A soft-spoken and kind-hearted person off the court, she has no mercy for her rivals during the game: 18 18-year-old Elena Mikhaylichenko is seen as the next big star in Russian handball, and she started the year 2020 very well.
In January, the left back from Handball Club Lada was elected EHF Player of the Month, and she went on to help her team reach the quarter-final of the Women’s EHF Cup, the competition where she is currently the top scorer with 67 goals.
She was picked by the EHF to join the “Respect Your Talent” project, aimed at encouraging personal development of talented female handball players.
As a part of this project, Mikhaylichenko had a chance to meet Stine Oftedal last summer, and she was quite impressed.
“I had a very positive impression. Stine gave detailed and interesting answers to every question. She told us about her life, studies and career. She said that her talent had not been inborn, but she had to work very hard to become one of the best players of the world. The meeting lasted about an hour, but time passed very quickly,” she said.
Plans to study economics
Born in Togliatti, Mikhaylichenko started to play handball at the age of 10.
“Once coaches came to my school and selected tall children for playing handball. Actually they didn’t want to take me as I was not tall then, but I persuaded them by saying that I was fast,” she recalled.
For a few years, Elena continued to attend a regular school, but later moved to another school with a special sports class, so it was not hard to combine handball and studies.
After leaving school last summer, she now plans to continue her education.
“Last year I didn’t manage to submit my documents, but this year I want to go to a university in Togliatti. I would like to study economics, as my mother works as an accountant and she can help me.”
“Anna Sen was my first idol”
Mikhaylichenko has had a few handball idols throughout her life. First it was Anna Sen, now a teammate in the Russian national team.
“She played at Györ and for me it was something unusual that a Russian player moved to a Hungarian club,” Mikhaylichenko said. “Besides, she played in my position and wore my No. 8. But I have never told her that she was my idol.”
When Elena joined Lada’s first team, she started to look up to her then teammate Daria Dmitrieva, and she talks of her with enthusiasm.
“Daria is a great person. She is very kind, responsive and always tries to help young players. I think it was interesting for her to teach us something new. She is also a very cheerful and energetic person, I have never seen her in low spirits,” Mikhaylichenko says.
As the time went on, she also started to take a deeper interest in foreign handball and found new idols there: “Cristina Neagu is extremely good, and so is Eduarda Amorim.”
Getting more international experience
Seen as a prodigy, Mikhaylichenko has already played a number of international tournaments with Russia.

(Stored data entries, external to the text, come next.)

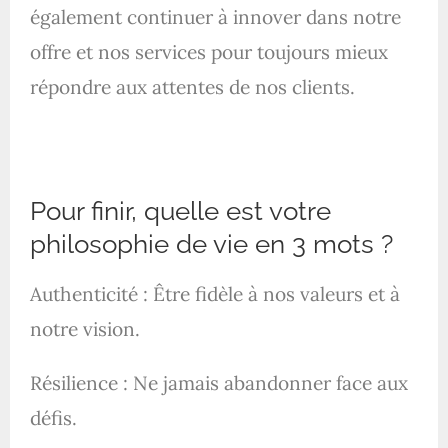
également continuer à innover dans notre
offre et nos services pour toujours mieux
répondre aux attentes de nos clients.
Pour finir, quelle est votre
philosophie de vie en 3 mots ?
Authenticité : Être fidèle à nos valeurs et à
notre vision.
Résilience : Ne jamais abandonner face aux
défis.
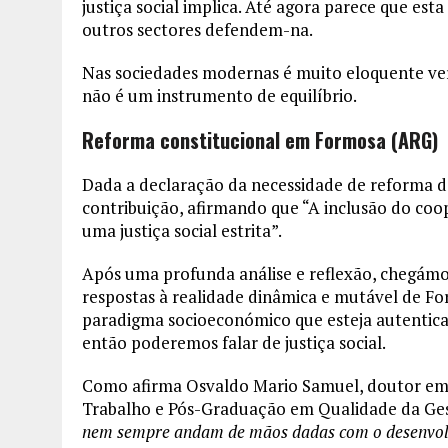
justiça social implica. Até agora parece que es
outros sectores defendem-na.
Nas sociedades modernas é muito eloquente verif
não é um instrumento de equilíbrio.
Reforma constitucional em Formosa (ARG)
Dada a declaração da necessidade de reforma d
contribuição, afirmando que “A inclusão do co
uma justiça social estrita”.
Após uma profunda análise e reflexão, chegámos
respostas à realidade dinâmica e mutável de F
paradigma socioeconómico que esteja autentica
então poderemos falar de justiça social.
Como afirma Osvaldo Mario Samuel, doutor em 
Trabalho e Pós-Graduação em Qualidade da Ge
nem sempre andam de mãos dadas com o desenvolv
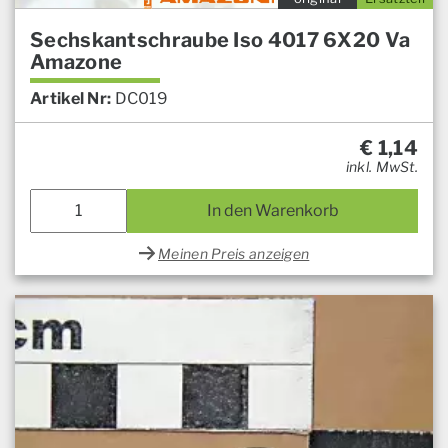
Sechskantschraube Iso 4017 6X20 Va
Amazone
Artikel Nr:
DC019
€
1,14
inkl. MwSt.
In den Warenkorb
Meinen Preis anzeigen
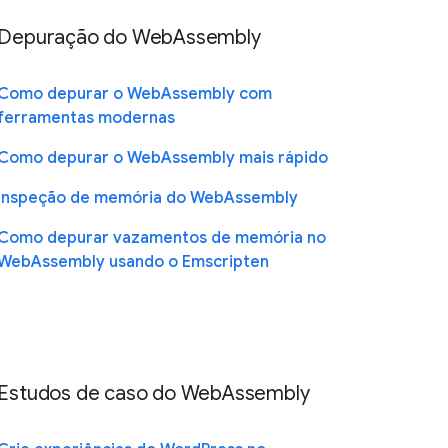
Depuração do WebAssembly
Como depurar o WebAssembly com
ferramentas modernas
Como depurar o WebAssembly mais rápido
Inspeção de memória do WebAssembly
Como depurar vazamentos de memória no
WebAssembly usando o Emscripten
Estudos de caso do WebAssembly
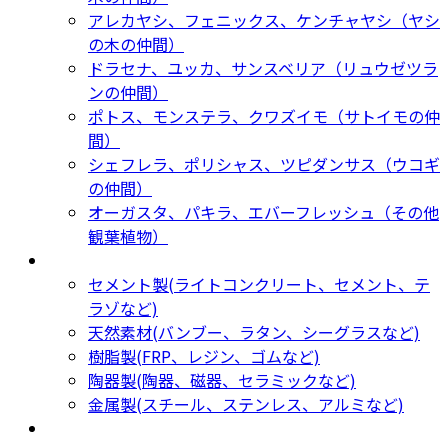
アレカヤシ、フェニックス、ケンチャヤシ（ヤシ
の木の仲間）
ドラセナ、ユッカ、サンスベリア（リュウゼツラ
ンの仲間）
ポトス、モンステラ、クワズイモ（サトイモの仲
間）
シェフレラ、ポリシャス、ツピダンサス（ウコギ
の仲間）
オーガスタ、パキラ、エバーフレッシュ（その他
観葉植物）
鉢カバー・プランター
Planter
セメント製(ライトコンクリート、セメント、テ
ラゾなど)
天然素材(バンブー、ラタン、シーグラスなど)
樹脂製(FRP、レジン、ゴムなど)
陶器製(陶器、磁器、セラミックなど)
金属製(スチール、ステンレス、アルミなど)
新着商品
New Products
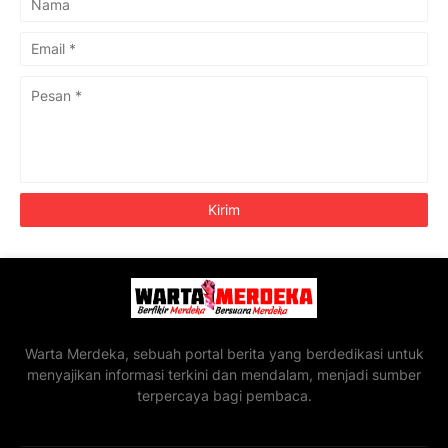
Warta Merdeka, sebuah portal berita yang berdedikasi untuk
menyajikan informasi terkini dan mendalam, menjadi sumber
terpercaya bagi pembaca.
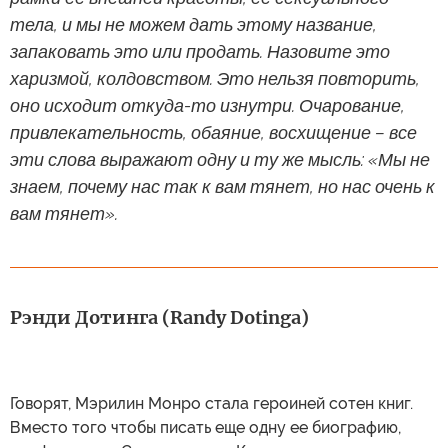
тела, и мы не можем дать этому название,
запаковать это или продать. Назовите это
харизмой, колдовством. Это нельзя повторить,
оно исходит откуда-то изнутри. Очарование,
привлекательность, обаяние, восхищение – все
эти слова выражают одну и ту же мысль: «Мы не
знаем, почему нас так к вам тянет, но нас очень к
вам тянет».
Рэнди Дотинга (Randy Dotinga)
Говорят, Мэрилин Монро стала героиней сотен книг.
Вместо того чтобы писать еще одну ее биографию,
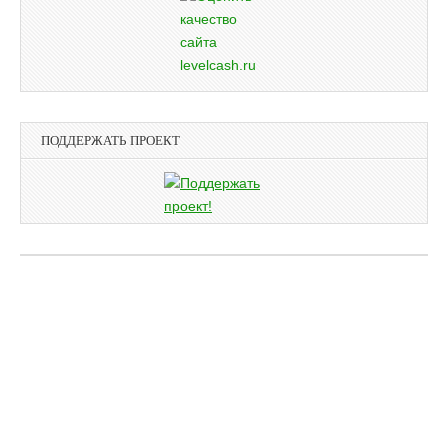
ПОДДЕРЖАТЬ ПРОЕКТ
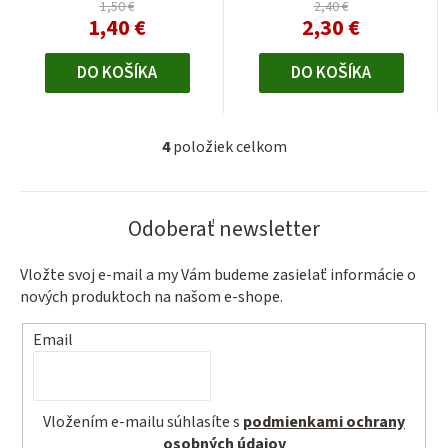
1,50 €
2,40 €
1,40 €
2,30 €
DO KOŠÍKA
DO KOŠÍKA
4
položiek celkom
O
v
l
Odoberať newsletter
á
d
a
Vložte svoj e-mail a my Vám budeme zasielať informácie o
nových produktoch na našom e-shope.
c
i
Email
e
p
r
v
Vložením e-mailu súhlasíte s
podmienkami ochrany
k
osobných údajov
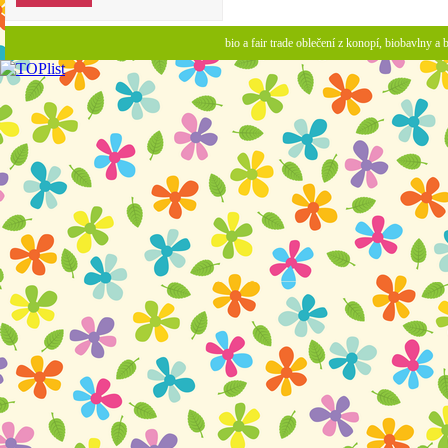
bio a fair trade oblečení z konopí, biobavlny 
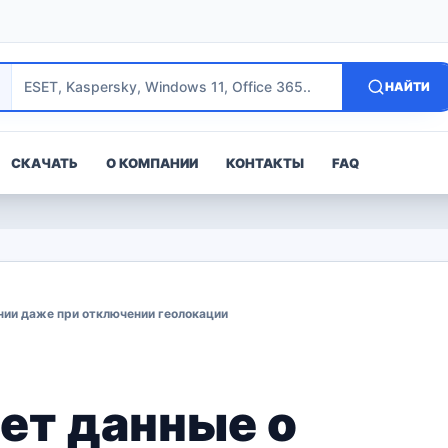
НАЙТИ
СКАЧАТЬ
О КОМПАНИИ
КОНТАКТЫ
FAQ
нии даже при отключении геолокации
ет данные о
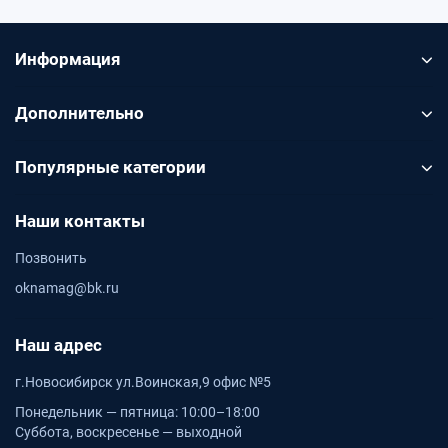
Информация
Дополнительно
Популярные категории
Наши контакты
Позвонить
oknamag@bk.ru
Наш адрес
г.Новосибирск ул.Воинская,9 офис №5
Понедельник — пятница: 10:00–18:00
Суббота, воскресенье — выходной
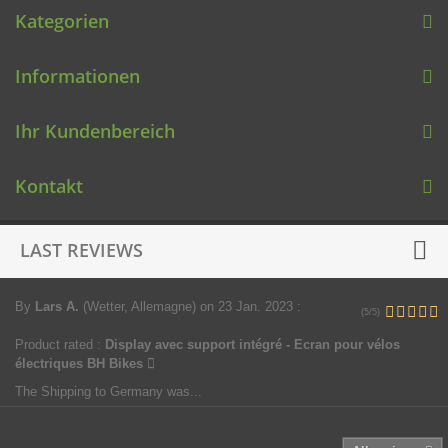
Kategorien
Informationen
Ihr Kundenbereich
Kontakt
LAST REVIEWS
By
Lars A.
(Wetter, Allemagne)
on 23 Jan. 2023
:
(5/5)
Product rated :
Display avec support intégré - Ecran pour vélos
électriques BH Bikes
The Shipping to Germany was...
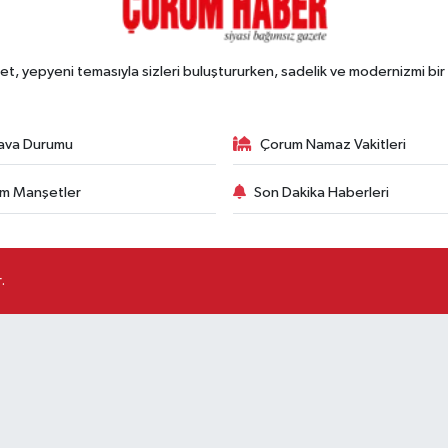
, yepyeni temasıyla sizleri buluştururken, sadelik ve modernizmi bir 
ava Durumu
Çorum Namaz Vakitleri
m Manşetler
Son Dakika Haberleri
.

In 2018 she became a winner and the MVP of the Youth Would Championship in Poland, and in the next year also the MVP of the W19 EHF EURO 2019 in Hungary, where her team finished fourth.
Mikhaylichenko has special memories from the former tournament.
“I had inexpressible emotions. I couldn’t believe that it all was true. It was the most perfect competition in my life,” she said. “Too bad we couldn’t get the same result in Hungary.”
Last year, she also made her debut in the senior Russian national team and won a bronze medal at the World Championship 2019 in Japan.
Mikhaylichenko admits that at 18, she still lacks experience at that level: “Sometimes I put pressure on myself when I realise that I play together with a number of Olympic champions. However, teammates and coaches treat me very well, they always help and ask me to relax.”
“My wishes can change every day”
Her goal for 2020 is to make the Russian squad for the Olympics, although the team first has to qualify for the Tokyo Games.
In March, Russia will face Hungary, Serbia and Kazakhstan, with the two best teams earning an Olympic berth.
“I hope that maybe I will get my chance,” Mikhaylichenko said.
The left back is reluctant to share long-term objectives in her career.
“I don’t want to know what the future holds for me. I try to live for today and not to think about tomorrow,” she said. “To be honest, my plans and wishes may change every day, I’m an inconsistent person and easy to persuade.”
Mikhaylichenko, however, did admit that some day she would like to team up again with former Lada players Daria Dmitrieva and Polina Vedekhina, who moved to the newly-founded and ambitious club CSKA Moscow last year.
“I don’t mean to say that I also want to join CSKA, but it would be great to play with Daria and Polina again at some point,” Mikhaylichenko said. “They can both teach me a lot, and I feel comfortable on the court with them.”